━━━ Dataset extract ━━━
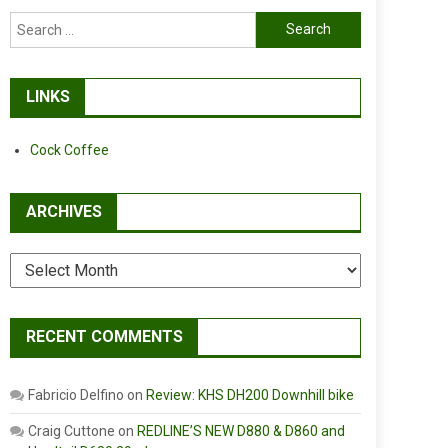
Search
for:
LINKS
Cock Coffee
ARCHIVES
Archives
RECENT COMMENTS
Fabricio Delfino
on
Review: KHS DH200 Downhill bike
Craig Cuttone
on
REDLINE’S NEW D880 & D860 and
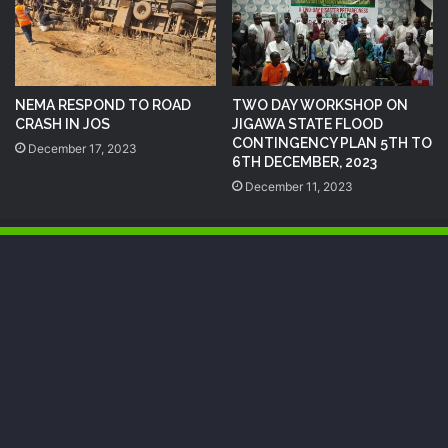
NEMA RESPOND TO ROAD
TWO DAY WORKSHOP ON
CRASH IN JOS
JIGAWA STATE FLOOD
CONTINGENCY PLAN 5TH TO
December 17, 2023
6TH DECEMBER, 2023
December 11, 2023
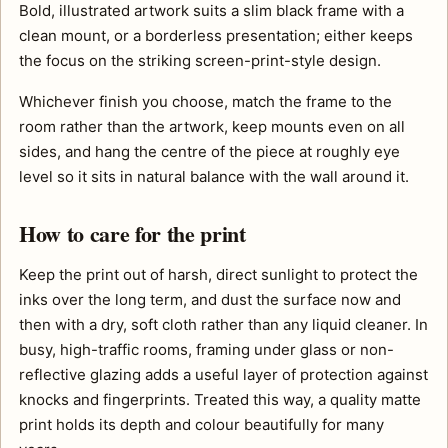
Bold, illustrated artwork suits a slim black frame with a
clean mount, or a borderless presentation; either keeps
the focus on the striking screen-print-style design.
Whichever finish you choose, match the frame to the
room rather than the artwork, keep mounts even on all
sides, and hang the centre of the piece at roughly eye
level so it sits in natural balance with the wall around it.
How to care for the print
Keep the print out of harsh, direct sunlight to protect the
inks over the long term, and dust the surface now and
then with a dry, soft cloth rather than any liquid cleaner. In
busy, high-traffic rooms, framing under glass or non-
reflective glazing adds a useful layer of protection against
knocks and fingerprints. Treated this way, a quality matte
print holds its depth and colour beautifully for many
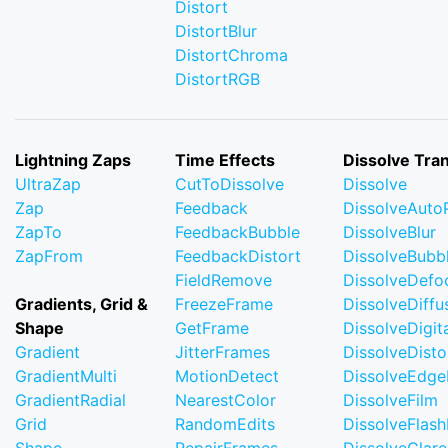
Distort
DistortBlur
DistortChroma
DistortRGB
Lightning Zaps
Time Effects
Dissolve Tran
UltraZap
CutToDissolve
Dissolve
Zap
Feedback
DissolveAuto
ZapTo
FeedbackBubble
DissolveBlur
ZapFrom
FeedbackDistort
DissolveBubb
FieldRemove
DissolveDefo
Gradients, Grid &
FreezeFrame
DissolveDiffu
Shape
GetFrame
DissolveDigi
Gradient
JitterFrames
DissolveDisto
GradientMulti
MotionDetect
DissolveEdge
GradientRadial
NearestColor
DissolveFilm
Grid
RandomEdits
DissolveFlash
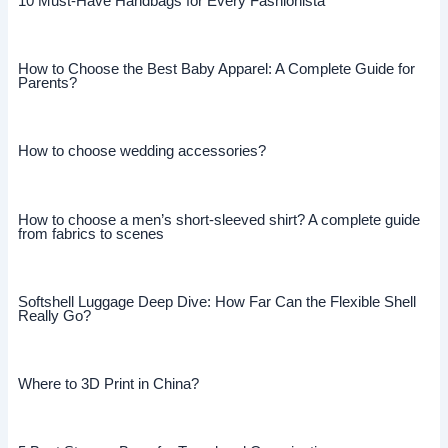
10 Must-Have Handbags for Every Fashionista
How to Choose the Best Baby Apparel: A Complete Guide for
Parents?
How to choose wedding accessories?
How to choose a men’s short-sleeved shirt? A complete guide
from fabrics to scenes
Softshell Luggage Deep Dive: How Far Can the Flexible Shell
Really Go?
Where to 3D Print in China?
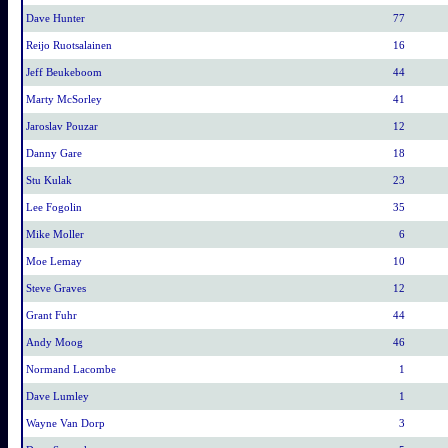
Dave Hunter
77
Reijo Ruotsalainen
16
Jeff Beukeboom
44
Marty McSorley
41
Jaroslav Pouzar
12
Danny Gare
18
Stu Kulak
23
Lee Fogolin
35
Mike Moller
6
Moe Lemay
10
Steve Graves
12
Grant Fuhr
44
Andy Moog
46
Normand Lacombe
1
Dave Lumley
1
Wayne Van Dorp
3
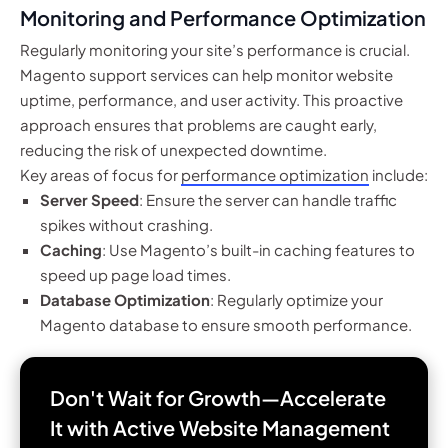
Monitoring and Performance Optimization
Regularly monitoring your site’s performance is crucial.
Magento support services can help monitor website
uptime, performance, and user activity. This proactive
approach ensures that problems are caught early,
reducing the risk of unexpected downtime.
Key areas of focus for
performance optimization
include:
Server Speed
: Ensure the server can handle traffic
spikes without crashing.
Caching
: Use Magento’s built-in caching features to
speed up page load times.
Database Optimization
: Regularly optimize your
Magento database to ensure smooth performance.
Don't Wait for Growth—Accelerate
It with
Active Website Management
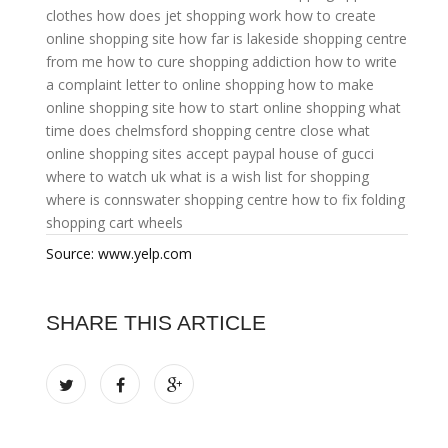
clothes
how does jet shopping work
how to create
online shopping site
how far is lakeside shopping centre
from me
how to cure shopping addiction
how to write
a complaint letter to online shopping
how to make
online shopping site
how to start online shopping
what
time does chelmsford shopping centre close
what
online shopping sites accept paypal
house of gucci
where to watch uk
what is a wish list for shopping
where is connswater shopping centre
how to fix folding
shopping cart wheels
Source: www.yelp.com
SHARE THIS ARTICLE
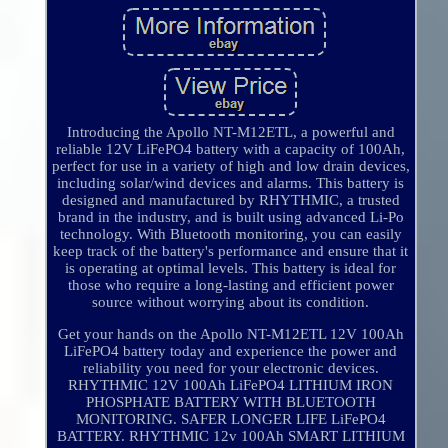
Introducing the Apollo NT-M12ETL, a powerful and
reliable 12V LiFePO4 battery with a capacity of 100Ah,
perfect for use in a variety of high and low drain devices,
including solar/wind devices and alarms. This battery is
designed and manufactured by RHYTHMIC, a trusted
brand in the industry, and is built using advanced Li-Po
technology. With Bluetooth monitoring, you can easily
keep track of the battery's performance and ensure that it
is operating at optimal levels. This battery is ideal for
those who require a long-lasting and efficient power
source without worrying about its condition.
Get your hands on the Apollo NT-M12ETL 12V 100Ah
LiFePO4 battery today and experience the power and
reliability you need for your electronic devices.
RHYTHMIC 12V 100Ah LiFePO4 LITHIUM IRON
PHOSPHATE BATTERY WITH BLUETOOTH
MONITORING. SAFER LONGER LIFE LiFePO4
BATTERY. RHYTHMIC 12v 100Ah SMART LITHIUM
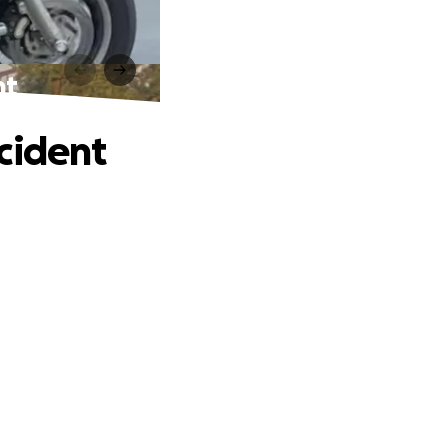
nt
cident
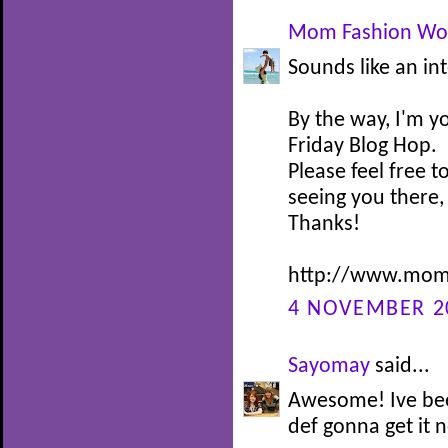
Mom Fashion Wo
Sounds like an in
By the way, I'm y
Friday Blog Hop.
Please feel free t
seeing you there,
Thanks!
http://www.momf
4 NOVEMBER 20
Sayomay
said...
Awesome! Ive bee
def gonna get it 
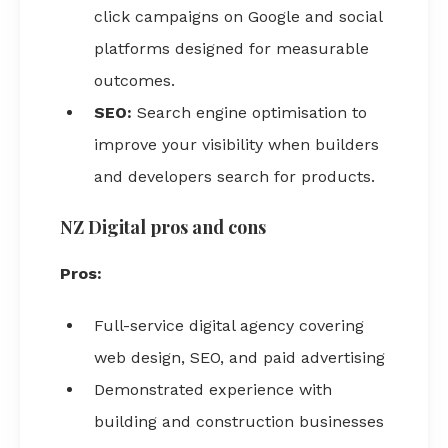
click campaigns on Google and social
platforms designed for measurable
outcomes.
SEO:
Search engine optimisation to
improve your visibility when builders
and developers search for products.
NZ Digital pros and cons
Pros:
Full-service digital agency covering
web design, SEO, and paid advertising
Demonstrated experience with
building and construction businesses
━━━
What you have to do:
State how many lines of the entries contain the word "focus". Nothing besides the number belongs in the reply.

Result of the exercise:
2